Tuning your Ray cluster to be highly available safeguards long-running jobs against unexpected failures and allows you to run Ray on commodity hardware/pre-emptible machines.
Solution overview#
KubeRay supports using Redis to persist the GCS, which allows you to move the point of failure (for data loss) outside Ray. However, you still have to configure Redis itself to be resilient to failures.
This solution provisions a Persistent Volume backed by hardware storage, which Redis will use to write regular snapshots. If you lose Redis or its host node, the Redis deployment can be restored from the snapshot.
While Redis supports clustering, KubeRay only supports standalone (single replica) Redis, so it omits clustering.
Persistent storage#
Specialty storage volumes (like Google Cloud Storage FUSE or S3) don’t support append operations, which Redis uses to efficiently write its Append Only File (AOF) log. When using these options, it’s recommended to disable AOF.
With GCP GKE and Azure AKS, the default storage classes are persistent disks and SSD Azure disks respectively, and the only configuration needed to provision a disk is as follows:
apiVersion: v1
kind: PersistentVolumeClaim
metadata:
name: redis-data
spec:
accessModes:
- ReadWriteOnce
resources:
requests:
storage: 8Gi
storageClassName: standard-rwo
On AWS, you must Create a storage class yourself as well.
Tuning backups#
Redis supports database dumps at set intervals, which is good for fast recovery and high performance during normal operation.
Redis also supports journaling at frequent intervals (or continuously), which can provide stronger durability at the cost of more disk writes (i.e., slower performance).
A good starting point for backups is to enable both as shown in the following:
# Dump a backup every 60s, if there are 1000 writes since the prev. backup.
save 60 1000
dbfilename dump.rdb
# Enable the append-only log file.
appendonly yes
appendfilename "appendonly.aof"
In this recommended configuration, Redis creates full backups every 60 s and updates the append-only every second, which is a reasonable balance for disk space, latency, and data safety.

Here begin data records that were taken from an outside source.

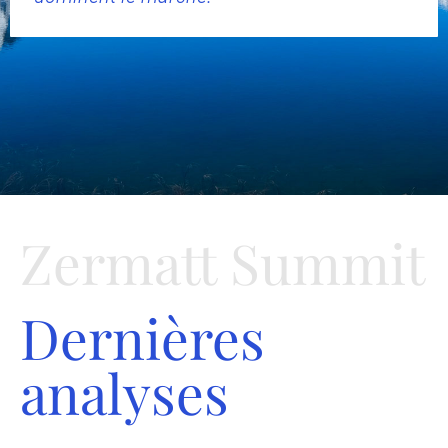
Zermatt Summit
Dernières
analyses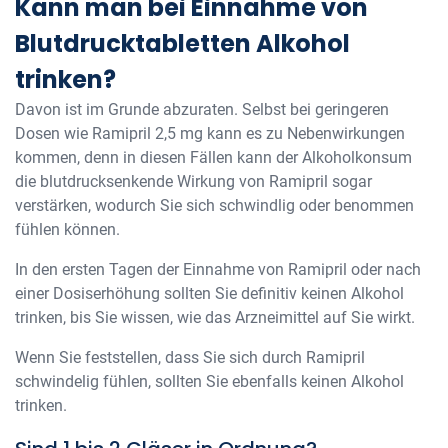
Kann man bei Einnahme von
Blutdrucktabletten Alkohol
trinken?
Davon ist im Grunde abzuraten. Selbst bei geringeren
Dosen wie Ramipril 2,5 mg kann es zu Nebenwirkungen
kommen, denn in diesen Fällen kann der Alkoholkonsum
die blutdrucksenkende Wirkung von Ramipril sogar
verstärken, wodurch Sie sich schwindlig oder benommen
fühlen können.
In den ersten Tagen der Einnahme von Ramipril oder nach
einer Dosiserhöhung sollten Sie definitiv keinen Alkohol
trinken, bis Sie wissen, wie das Arzneimittel auf Sie wirkt.
Wenn Sie feststellen, dass Sie sich durch Ramipril
schwindelig fühlen, sollten Sie ebenfalls keinen Alkohol
trinken.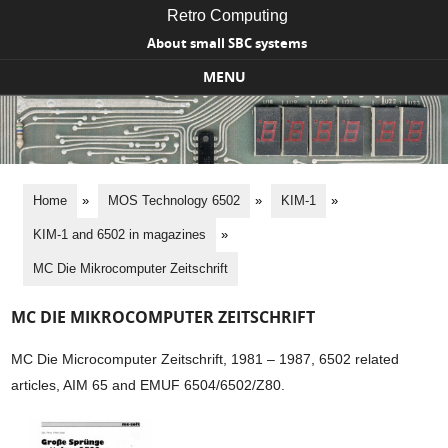
Retro Computing
About small SBC systems
MENU
Skip to content
Home
»
MOS Technology 6502
»
KIM-1
»
KIM-1 and 6502 in magazines
»
MC Die Mikrocomputer Zeitschrift
MC DIE MIKROCOMPUTER ZEITSCHRIFT
MC Die Microcomputer Zeitschrift, 1981 – 1987, 6502 related
articles, AIM 65 and EMUF 6504/6502/Z80.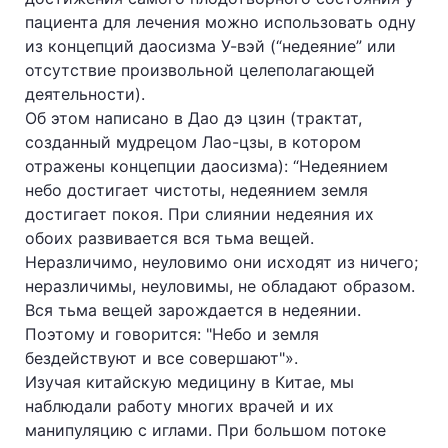
пациента для лечения можно использовать одну
из концепций даосизма У-вэй (“недеяние” или
отсутствие произвольной целеполагающей
деятельности).
Об этом написано в Дао дэ цзин (трактат,
созданный мудрецом Лао-цзы, в котором
отражены концепции даосизма): “Недеянием
небо достигает чистоты, недеянием земля
достигает покоя. При слиянии недеяния их
обоих развивается вся тьма вещей.
Неразличимо, неуловимо они исходят из ничего;
неразличимы, неуловимы, не обладают образом.
Вся тьма вещей зарождается в недеянии.
Поэтому и говорится: "Небо и земля
бездействуют и все совершают"».
Изучая китайскую медицину в Китае, мы
наблюдали работу многих врачей и их
манипуляцию с иглами. При большом потоке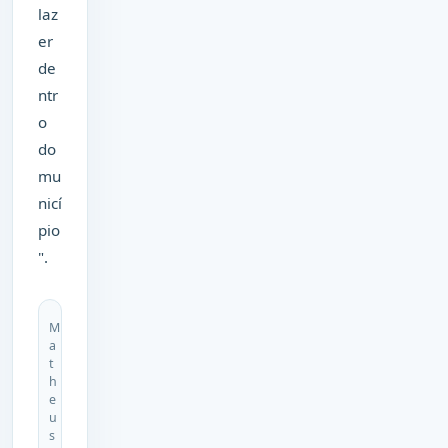
laz
er
de
ntr
o
do
mu
nicí
pio
".
M
a
t
h
e
u
s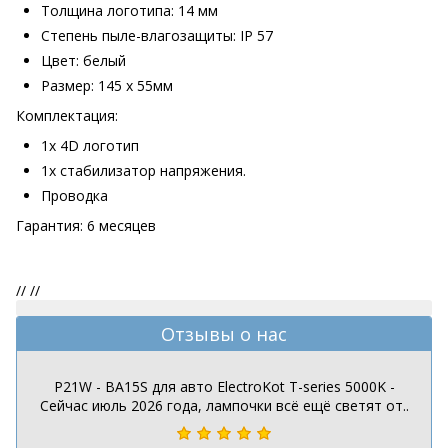
Толщина логотипа: 14 мм
Степень пыле-влагозащиты: IP 57
Цвет: белый
Размер: 145 х 55мм
Комплектация:
1х 4D логотип
1х стабилизатор напряжения.
Проводка
Гарантия: 6 месяцев
//
//
Отзывы о нас
P21W - BA15S для авто ElectroKot T-series 5000K -
Сейчас июль 2026 года, лампочки всё ещё светят от..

There are more options to configure the AOF, defaults shown here:
# Sync the log to disk every second.
# Alternatives are "no" and "always" (every write).
appendfsync everysec
auto-aof-rewrite-percentage 100
auto-aof-rewrite-min-size 64mb
You can view the full reference here.
If your job is generally idempotent and can resume from several minutes of state loss, you may prefer to disable the append-only log.
If you prefer your job to lose as little state as possible, then you may prefer
to set appendfsync
to always
so Redis stores all writes immediately.
Putting it together#
Edit the full YAML to your satisfaction and apply it:
kubectl apply -f config/samples/ray-cluster.persistent-redis.yaml
Verify that Kubernetes provisioned a disk and Redis is running:
kubectl get persistentvolumes
kubectl get pods
# Should see redis-0 running.
After running a job with some state in GCS, you can delete the ray head pod as well as the redis pod without data loss.
Verifying#
Forward connections to the ray cluster you just created with the Ray kubectl plugin:
$ kubectl ray session raycluster-external-redis
Then submit any Ray job of your choosing and let it run. When finished, delete all your pods:
$ kubectl delete pods --all
Wait for Kubernetes to provision the Ray head and enter a ready state. Then restart your port forwarding and view the Ray dashboard. You should find that Ray and Redis has persisted your job’s metadata, despite the loss of the ray head as well as the Redis replica.